You know, this is not the first time that Grove City has dealt with a contentious petition in the last couple of years.
So in the summer of 2020, right, when the nation is being torn apart with riots and demands are being made of many institutions,
there was a group of students that submitted a petition to Grove City that asked them to do a number of things.
first of all, they called for the firing of Paul Kangor.
Paul Kangor is a rock star conservative professor at Grove City.
He has been on this program, and yeah, he is a hero.
He believes in the American founder's vision in the Constitution, and it makes perfect sense.
If you are woke, you're going to go after somebody like that.
And so, yeah, so even at places like Grove City, this kind of stuff is happening.
It's shocking, but I'm just, I'm thrilled you're all over it.
But Eric, here's the thing that you really need to understand about what happened.
Those petitioners called Paul Kengor a white supremacist.
They called him.
They have nothing else, right?
If they don't call you a white supremacist or a bigot of some kind,
then they have to have an actual argument, which they don't have.
So they're going to go there pretty quickly.
How nice.
How charming.
Yes, you know, you know he doesn't have a racist bone in his body.
This is a good man.
And not only that, they also called for the college to take a number of actions.
Now, here's what's important.
Here's what matters.
The college did not defend Paul Kangor.
They did not issue a public statement defending him.
They did, however, implement the majority of the demands that the petitioners asked of the college to make.
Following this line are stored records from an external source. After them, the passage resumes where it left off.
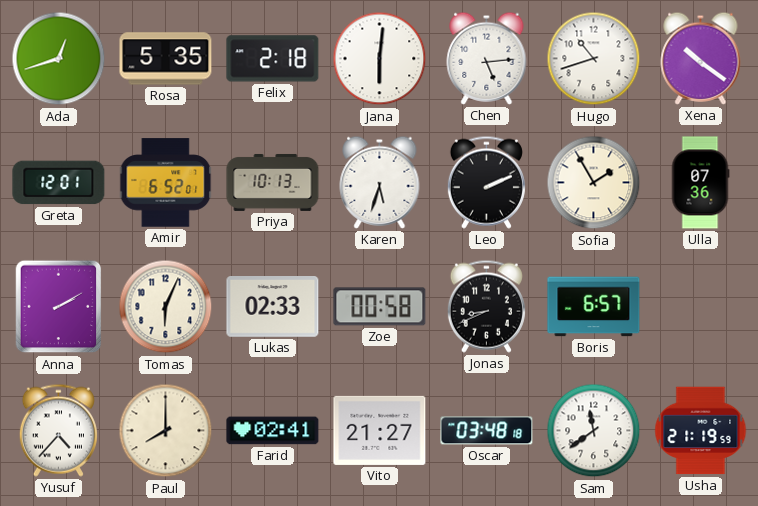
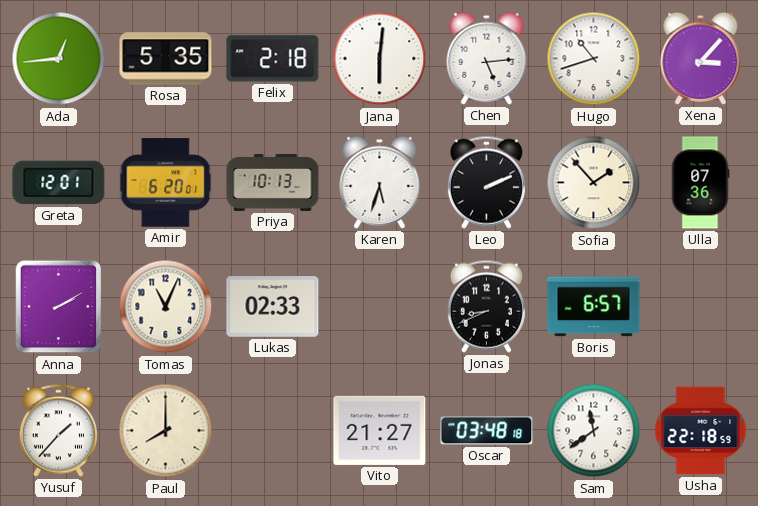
Ada: 12:42 -> 12:44
Xena: 10:21 -> 3:07
Amir: 6:52 -> 6:20
Sofia: 1:55 -> 1:53
Tomas: 6:04 -> 11:04
Zoe: 00:58 -> none
Yusuf: 4:37 -> 1:37
Farid: 02:41 -> none
Usha: 21:19 -> 22:18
I just want to say, honestly, Josh, it is staggering how gutless.
supposed leaders can be. I don't know why. You expect this gutlessness at this point from
corporate America. They would sell their souls to the devil, you know, for a better quarter.
But when you see conservative Christian colleges behaving this way, it is truly a gut punch,
frankly, that Grove City of all places would have this kind of response. I mean,
give us more details, but I cannot believe that I'm hearing this kind of thing.
It's dismaying.
Well, look, what happens is, you know, these programs are done, and there's sort of, so the
college goes out and they create a diversity council, right?
And, you know, the language and the packaging around that is not always on its face problematic,
right?
They say things like, you know, we are a university that does not have, you know, we're predominantly
white, right? We don't represent the general population. So we want to form a council to help us
reflect the general population better, right? These are sort of benign goals on their face, right? But as we
know over time, and we see this pattern in many institutions, these councils end up being clearing
houses and strategizing groups for implementing CRT throughout institutions, right? When folks join a council
like this. And typically there's a, you know, the type of person who joins a council often has a certain
viewpoint on these issues. And then they carry the approval of the institution in all of the different
areas where they operate. And they have this sort of mark of approval from the highest levels of
administration to pursue agendas that conflict with the college's mission, Americans' founding values.
So look, so Grove City establishes a diversity council, right? And then in the fall of 2020,
after all of these events.
They have this intensive two-week program
where Chapel is essentially all about social justice issues,
particularly focusing on race.
And these were, you know, a varying quality.
They were a varying.
Not all of the speeches had CRT in every sentence of the speech, right?
But there was a very clear pattern.
Every single speaker that the college chose the platform in that event
took as for granted that America is a systemic,
racetrically racist place, and that if we as Christians are not being actively racist, and we know
that has a very particular meaning in the literature and the way it's used, if we are not being
actively racist, then we are complicit in that white supremacy. The college chose to platform
that in their chapel. Chapel is not the classroom. Chapel is not where you explore academic
ideas. Chapel is where the institution is trying to form the character of its students.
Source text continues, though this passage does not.